Fig. 1. (a) Schematic of trajectory change of an artificial satellite undergoing uniform circular motion. If the OAM of the artificial satellite is increased sufficiently, the artificial satellite will fly away from its original trajectory as shown by the blue curve. (b)–(d) Sketched trajectories for a “predesigned” artificial satellite motion, forming triangle, square, and hexagon patterns. (e)–(g) Desired phase distributions for generation of vortex beams with different intensity patterns corresponding to those trajectories in (b)–(d). The corner stages are marked with white dashed lines in (e)–(g).

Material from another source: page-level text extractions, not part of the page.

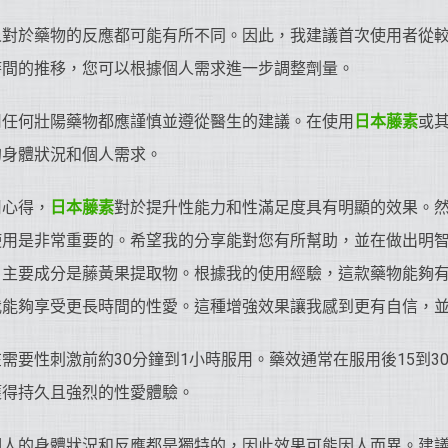
人對於藥物的反應都可能有所不同。因此，我建議首次使用者從
時間的推移，您可以根據個人需求進一步調整劑量。
用任何壯陽藥物都應謹慎並遵從醫生的建議。在使用
日本藤素
或
的身體狀況和個人需求。
用心得，
日本藤素
對於提升性能力和性滿足度具有明顯的效果。
使用是非常重要的。希望我的分享能對您有所幫助，並在做出明
，主要成分是藤黃果提取物。根據我的使用經驗，這款藥物能夠
我能夠享受更長時間的性愛。這種增強效果讓我感到更有自信，
需要性刺激前約30分鐘到1小時服用。藥效通常在服用後15到3
獲得持久且強烈的性愛體驗。
個人的身體狀況和反應都是獨特的，因此效果可能因人而異。建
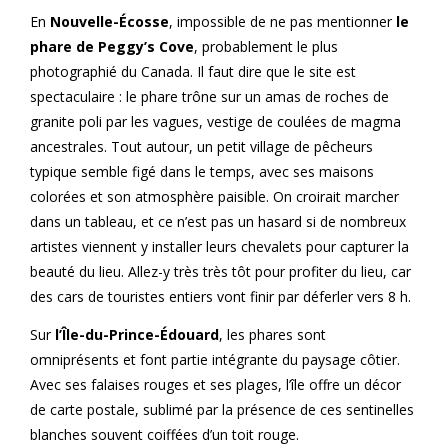
En
Nouvelle-Écosse
, impossible de ne pas mentionner
le
phare de Peggy’s Cove
, probablement le plus
photographié du Canada. Il faut dire que le site est
spectaculaire : le phare trône sur un amas de roches de
granite poli par les vagues, vestige de coulées de magma
ancestrales. Tout autour, un petit village de pêcheurs
typique semble figé dans le temps, avec ses maisons
colorées et son atmosphère paisible. On croirait marcher
dans un tableau, et ce n’est pas un hasard si de nombreux
artistes viennent y installer leurs chevalets pour capturer la
beauté du lieu. Allez-y très très tôt pour profiter du lieu, car
des cars de touristes entiers vont finir par déferler vers 8 h.
Sur
l’Île-du-Prince-Édouard
, les phares sont
omniprésents et font partie intégrante du paysage côtier.
Avec ses falaises rouges et ses plages, l’île offre un décor
de carte postale, sublimé par la présence de ces sentinelles
blanches souvent coiffées d’un toit rouge.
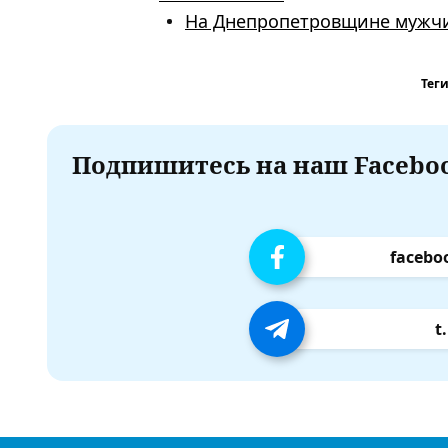
На Днепропетровщине мужчи
Теги
Подпишитесь на наш Faceboo
facebo
t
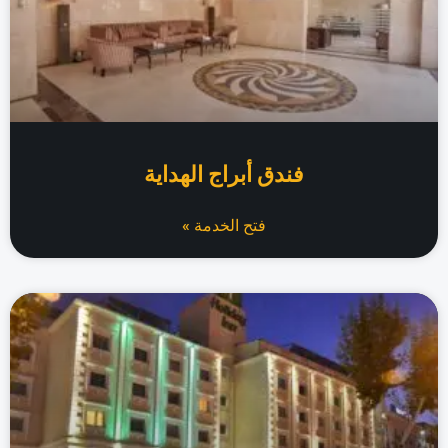
فندق أبراج الهداية
فتح الخدمة »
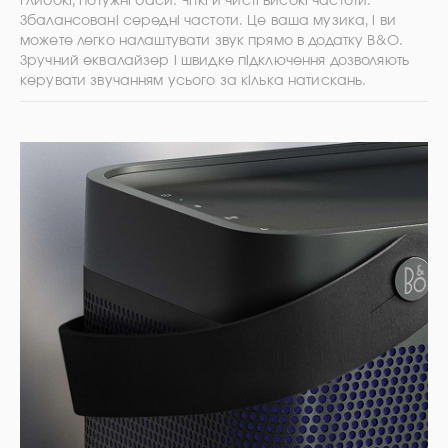
Глибокі, потужні баси. Чіткі й чисті високі частоти.
Збалансовані середні частоти. Це ваша музика, і ви
можете легко налаштувати звук прямо в додатку B&O.
Зручний еквалайзер і швидке підключення дозволяють
керувати звучанням усього за кілька натискань.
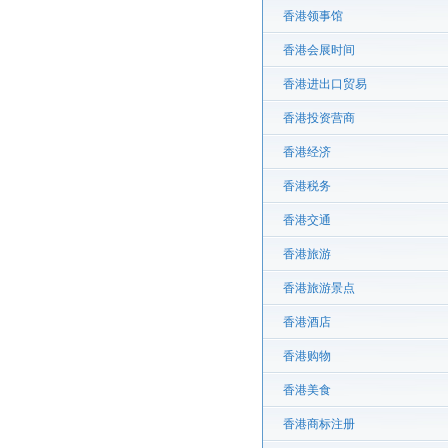
香港领事馆
香港会展时间
香港进出口贸易
香港投资营商
香港经济
香港税务
香港交通
香港旅游
香港旅游景点
香港酒店
香港购物
香港美食
香港商标注册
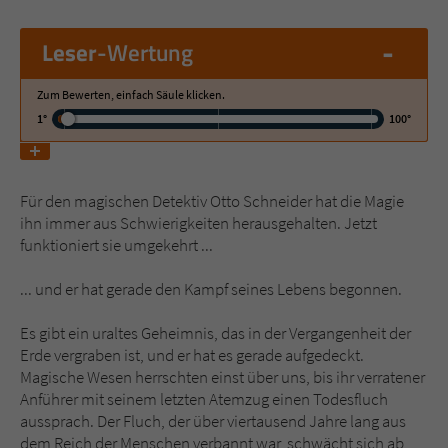
-
Leser
-Wertung
Name
tx_pwcomments_ahash
Anbieter
Literatur-Couch Medien GmbH & Co. KG
Zum Bewerten, einfach Säule klicken.
1°
100°
Laufzeit
1 Jahr
Zweck
Cookie für Kommentare einzelner Buchtitel
Für den magischen Detektiv Otto Schneider hat die Magie
ihn immer aus Schwierigkeiten herausgehalten. Jetzt
funktioniert sie umgekehrt ...
Name
fe_typo_user
... und er hat gerade den Kampf seines Lebens begonnen.
Anbieter
Literatur-Couch Medien GmbH & Co. KG
Es gibt ein uraltes Geheimnis, das in der Vergangenheit der
Laufzeit
Session
Erde vergraben ist, und er hat es gerade aufgedeckt.
Magische Wesen herrschten einst über uns, bis ihr verratener
Dieses Cookie gewährleistet die
Anführer mit seinem letzten Atemzug einen Todesfluch
Kommunikation der Webseite mit dem
aussprach. Der Fluch, der über viertausend Jahre lang aus
Zweck
Benutzer. Es wird benötigt um z. B. den
dem Reich der Menschen verbannt war, schwächt sich ab,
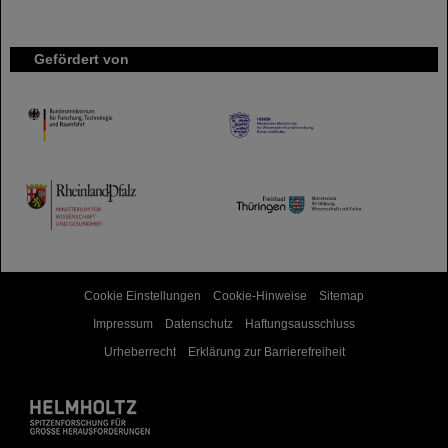
Gefördert von
HMWK
TMWWDG
Cookie Einstellungen
Cookie-Hinweise
Sitemap
Impressum
Datenschutz
Haftungsausschluss
Urheberrecht
Erklärung zur Barrierefreiheit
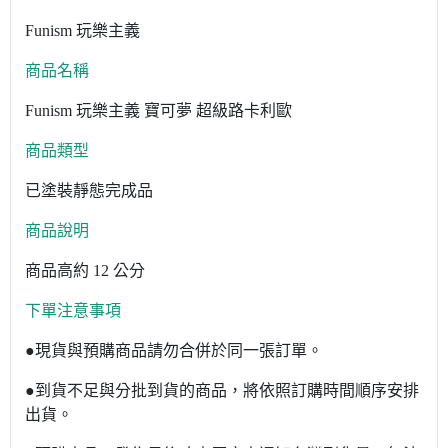
Funism 玩樂主義
商品名稱
Funism 玩樂主義 寶可夢 超級路卡利歐
商品類型
已塗裝靜態完成品
商品說明
商品高約 12 公分
下單注意事項
●現貨與預購商品請勿合併於同一張訂單。
●到貨不足與分批到貨的商品，將依照訂購時間順序安排
出貨。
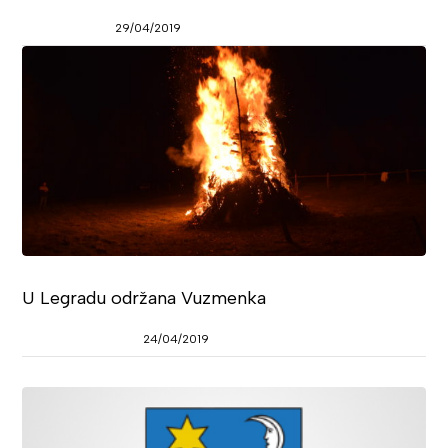
29/04/2019
U Legradu održana Vuzmenka
24/04/2019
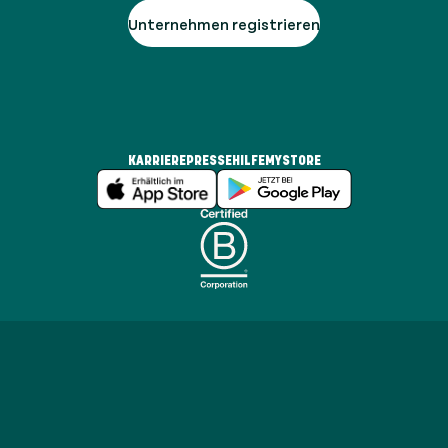
Unternehmen registrieren
KARRIERE
PRESSE
HILFE
MYSTORE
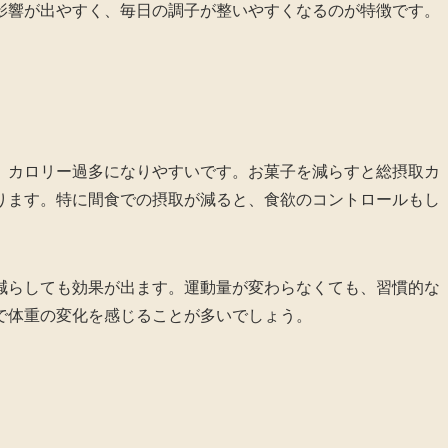
影響が出やすく、毎日の調子が整いやすくなるのが特徴です。
、カロリー過多になりやすいです。お菓子を減らすと総摂取カ
ります。特に間食での摂取が減ると、食欲のコントロールもし
減らしても効果が出ます。運動量が変わらなくても、習慣的な
で体重の変化を感じることが多いでしょう。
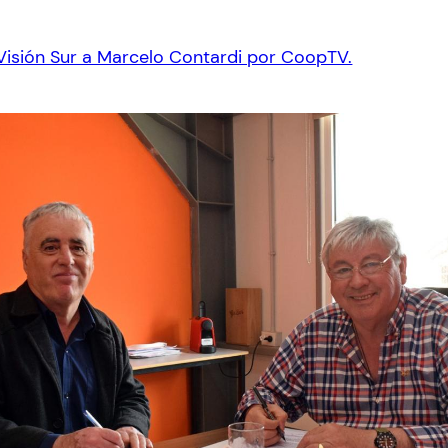
 Visión Sur a Marcelo Contardi por CoopTV.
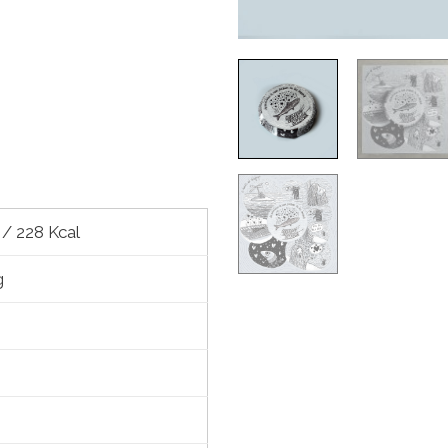
 / 228 Kcal
g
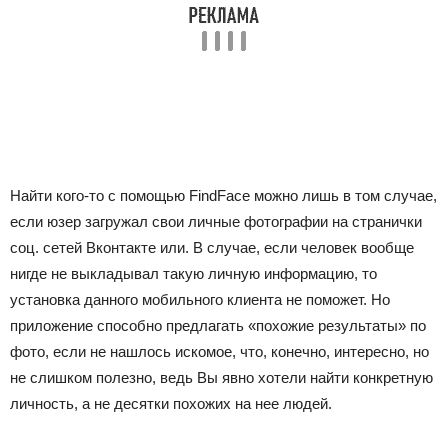
Найти кого-то с помощью FindFace можно лишь в том случае,
если юзер загружал свои личные фотографии на странички
соц. сетей Вконтакте или. В случае, если человек вообще
нигде не выкладывал такую личную информацию, то
установка данного мобильного клиента не поможет. Но
приложение способно предлагать «похожие результаты» по
фото, если не нашлось искомое, что, конечно, интересно, но
не слишком полезно, ведь Вы явно хотели найти конкретную
личность, а не десятки похожих на нее людей.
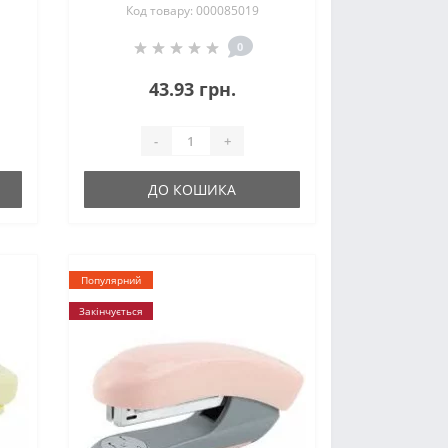
Код товару: 000085019
0
43.93 грн.
-
+
ДО КОШИКА
Популярний
Закінчується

Fig. 2. Illustration of the “cake-cutting” method of phase engineering for generation of SOV beams. (a)–(c) Phase diagrams of vortex beams of topological charge l=6,7,8, respectively. (d) Assembled phase diagram from slices in (a)–(c) for generation of a triangle-shaped beam as shown in Figs. 1(b) and 1(e).

Fig. 3. Experimental setup for the generation of SOV beams and their application in cell transportation. SLM, spatial light modulator; Lens L1 and L2, 4f system; F, spatial filter; CCD, charge-coupled device; BS, beam splitter; O, oil immersion objective lens; Lens L3, condenser lens; WLS, white light source.

Fig. 4. Experimental demonstrations of the SOV beams. (a)–(c) show the holograms used to generate the SOV beams. (d)–(f) show corresponding intensity patterns in triangle, square, and hexagon shapes without fine-shaping. We take the topological charges l=6, 7, 8 in (a) and (d), and l=10, 11, 12 in (b), (c) and (e), (f).

Fig. 5. Experimental demonstrations of the SOV beams. (a1)–(a5) show the phase distributions and (b1)–(b5) show the corresponding holograms used to generate the SOV beams; (c1)–(c5) are the corresponding intensity patterns in triangle, square, hexagon, irregular quadrilateral, and spiral-like shapes after fine-shaping with phase engineering. In (a4), the topological charge of the vortex is indicated, and in (b4), the difference in fringe numbers shows also the topological charge l=28. The corner stages are marked with white dashed lines in (a1)–(a3) and (a5).

Fig. 6. Demonstration of optical trapping and transporting of a yeast cell by the SOV beam. (a)–(d) are snapshots showing the motion of the trapped yeast cell along a triangular path as driven by the SOV beam (Visualization 1). The dashed black arrow is added to show the direction of the motion.